Mass Manipulation, Steel Pulse's album, is nominated for Best Reggae Album at next year's Grammy Awards. It is distributed through Rootfire, Ineffable Music's non-profit label.

Jamaican singer Keznamdi is part of the Ineffable Music camp. They have also worked with Akae Beka and Pressure Buss Pipe of the US Virgin Islands.

Born in the United Kingdom and raised in California, Cussins started Ineffable Music Group in 2006 with Igor Katz, his college roommate. He believes a hands-on approach by their 30-member staff has made the company successful.

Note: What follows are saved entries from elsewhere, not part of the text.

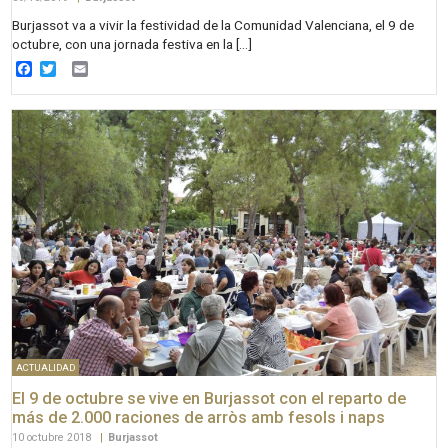
Burjassot va a vivir la festividad de la Comunidad Valenciana, el 9 de
octubre, con una jornada festiva en la […]
Facebook
Twitter
Email
ACTUALIDAD
El 9 de octubre se vive en Burjassot con el reparto de
más de 2.000 raciones de arròs amb fesols i naps
10 octubre 2018
|
Burjassot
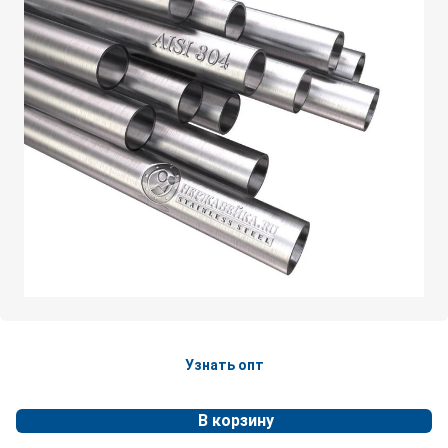
Узнать опт
В корзину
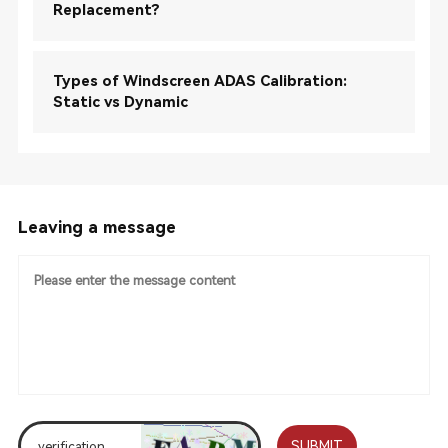
Replacement?
Types of Windscreen ADAS Calibration:
Static vs Dynamic
Leaving a message
SUBMIT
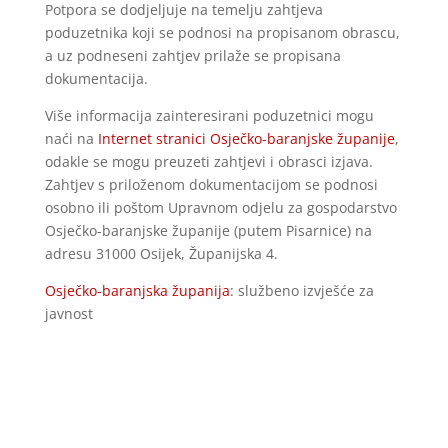
Potpora se dodjeljuje na temelju zahtjeva
poduzetnika koji se podnosi na propisanom obrascu,
a uz podneseni zahtjev prilaže se propisana
dokumentacija.
Više informacija zainteresirani poduzetnici mogu
naći na
Internet stranici Osječko-baranjske županije
,
odakle se mogu preuzeti zahtjevi i obrasci izjava.
Zahtjev s priloženom dokumentacijom se podnosi
osobno ili poštom Upravnom odjelu za gospodarstvo
Osječko-baranjske županije (putem Pisarnice) na
adresu 31000 Osijek, Županijska 4.
Osječko-baranjska županija
: službeno izvješće za
javnost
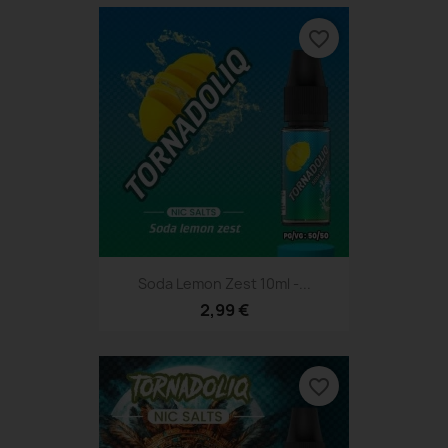
favorite_border
Soda Lemon Zest 10ml -...
2,99 €
favorite_border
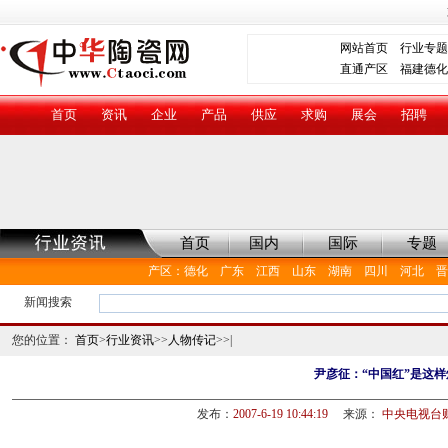
网站首页
行业专题
直通产区
福建德化
首页
资讯
企业
产品
供应
求购
展会
招聘
首页
国内
国际
专题
产区
：
德化
广东
江西
山东
湖南
四川
河北
晋
新闻搜索
您的位置：
首页
>
行业资讯
>>
人物传记
>>|
尹彦征：“中国红”是这
发布：
2007-6-19 10:44:19
来源：
中央电视台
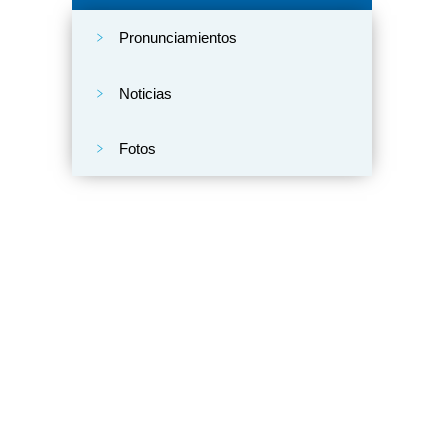
Pronunciamientos
Noticias
Fotos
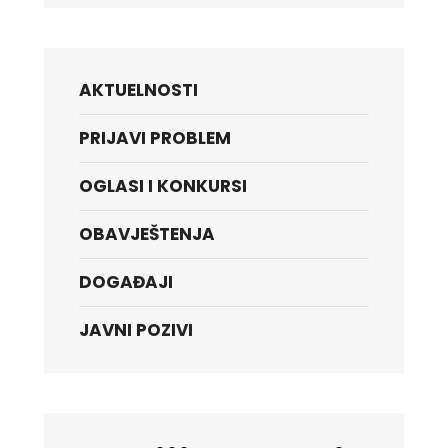
AKTUELNOSTI
PRIJAVI PROBLEM
OGLASI I KONKURSI
OBAVJEŠTENJA
DOGAĐAJI
JAVNI POZIVI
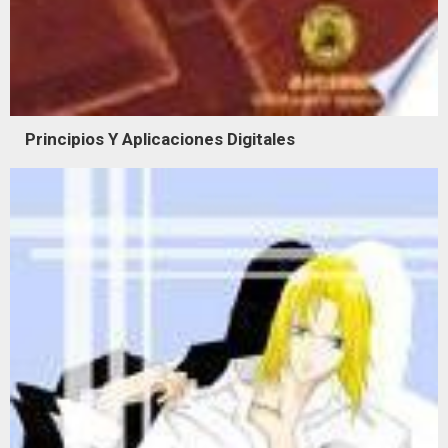
Principios Y Aplicaciones Digitales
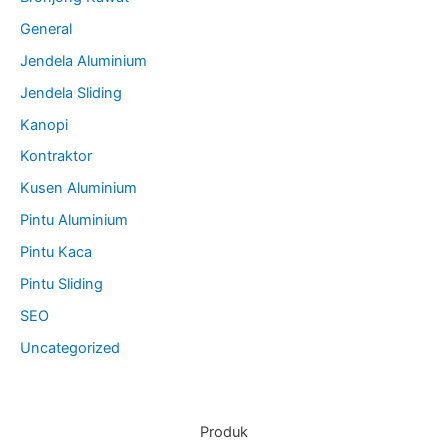
General
Jendela Aluminium
Jendela Sliding
Kanopi
Kontraktor
Kusen Aluminium
Pintu Aluminium
Pintu Kaca
Pintu Sliding
SEO
Uncategorized
Produk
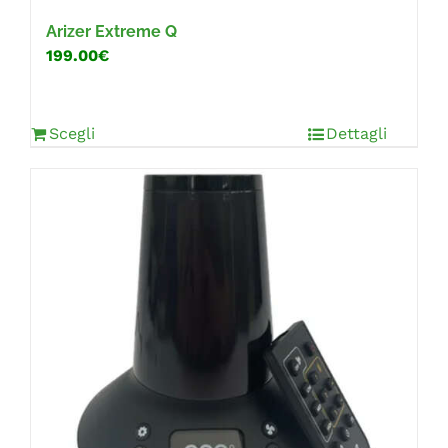
Arizer Extreme Q
199.00€
Scegli
Dettagli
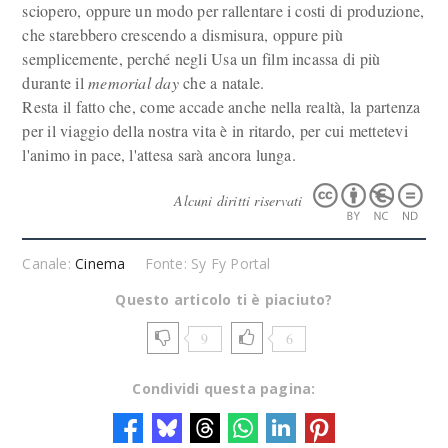
sciopero, oppure un modo per rallentare i costi di produzione,
che starebbero crescendo a dismisura, oppure più
semplicemente, perché negli Usa un film incassa di più
durante il
memorial day
che a natale.
Resta il fatto che, come accade anche nella realtà, la partenza
per il viaggio della nostra vita è in ritardo, per cui mettetevi
l'animo in pace, l'attesa sarà ancora lunga.
Alcuni diritti riservati
Canale:
Cinema
Fonte: Sy Fy Portal
Questo articolo ti è piaciuto?
9
6
Condividi questa pagina:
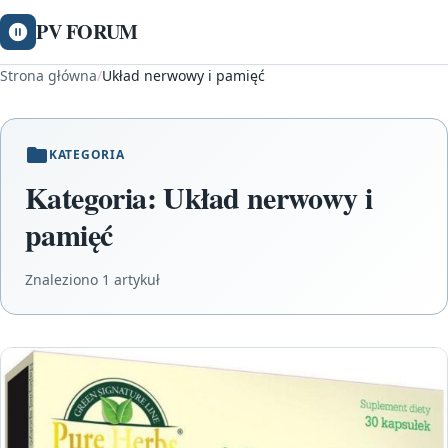
PV FORUM
Strona główna
/
Układ nerwowy i pamięć
KATEGORIA
Kategoria:
Układ nerwowy i
pamięć
Znaleziono 1 artykuł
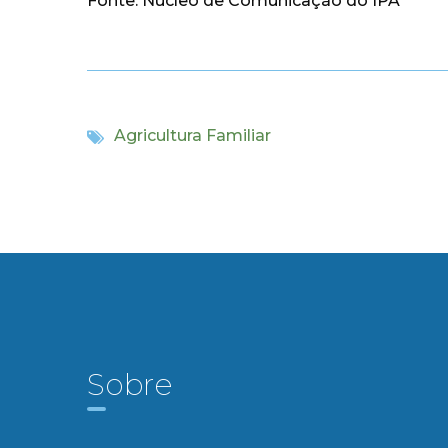
Fonte: Núcleo de Comunicação do IPA
Agricultura Familiar
Sobre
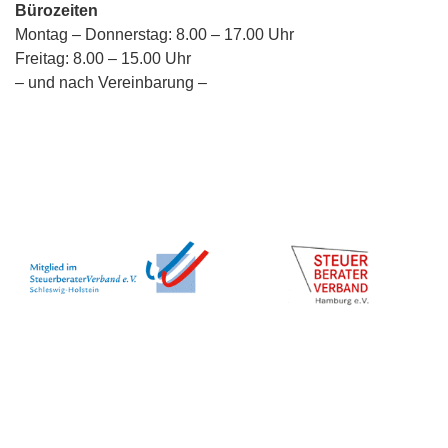
Bürozeiten
Montag – Donnerstag: 8.00 – 17.00 Uhr
Freitag: 8.00 – 15.00 Uhr
– und nach Vereinbarung –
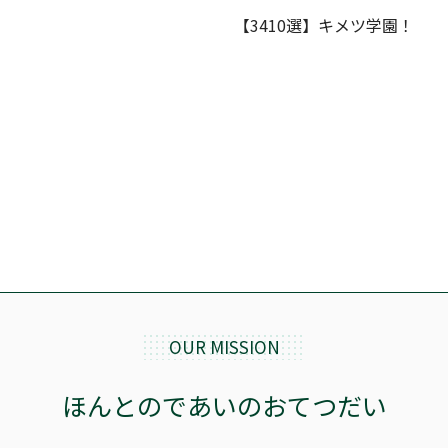
【3410選】キメツ学園！
OUR MISSION
ほんとのであいのおてつだい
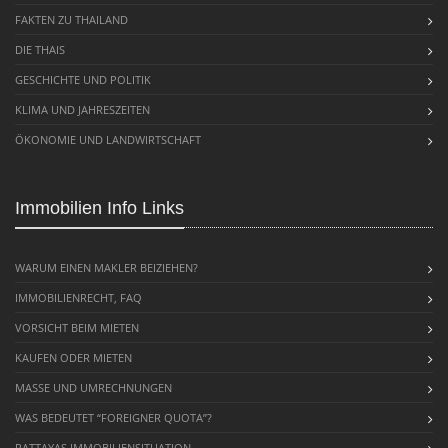
FAKTEN ZU THAILAND
DIE THAIS
GESCHICHTE UND POLITIK
KLIMA UND JAHRESZEITEN
ÖKONOMIE UND LANDWIRTSCHAFT
Immobilien Info Links
WARUM EINEN MAKLER BEIZIEHEN?
IMMOBILIENRECHT, FAQ
VORSICHT BEIM MIETEN
KAUFEN ODER MIETEN
MASSE UND UMRECHNUNGEN
WAS BEDEUTET “FOREIGNER QUOTA”?
PATTAYAS IMMOBILIENSITUATION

"We’ve continued to find ways of cutting out the middleman and being able to save our artistes time and money by developing direct relationships to get them the best possible placement for their new releases across all platforms. We also re-launched the label arm of the company, Ineffable Records, and via that arm have been able to expand our reach even more," he said.

That expansion included creating relationships with influential digital platforms such as SiriusXM, Pandora and Apple Music. It's a strategy that has benefitted acts like Stick Figure, whose World on Fire was Billboard's number one reggae album for 2019.

Along with label-mates Iya Terra and The Movement, the California-based quintet also played to 10,000 people at the vaunted Red Rocks in Colorado.

Hybrid by Collie Buddz was also proof of the Bermudan artiste's appeal to fans in different markets. He was previously signed to the major Sony conglomerate.

Cussins says he discovered Jamaican music by listening to his mother's music collection which included albums by Bob Marley and Chaka Demus and Pliers. While a student at the University of California (Santa Cruz), he attended concerts there by Barrington Levy, The Wailing Souls and Eek A Mouse, among others.

For 2020, he sees even more progress for Ineffable Music Group and Ineffable Records.

"I would say there are things we’d like to improve on and grow from for 2020.

I believe we are singularly positioned to best promote any reggae-influenced release in the US and beyond, and we definitely would like to work with more Jamaican acts and artistes from around the world on trying to expose them to the huge American reggae fan base," he said.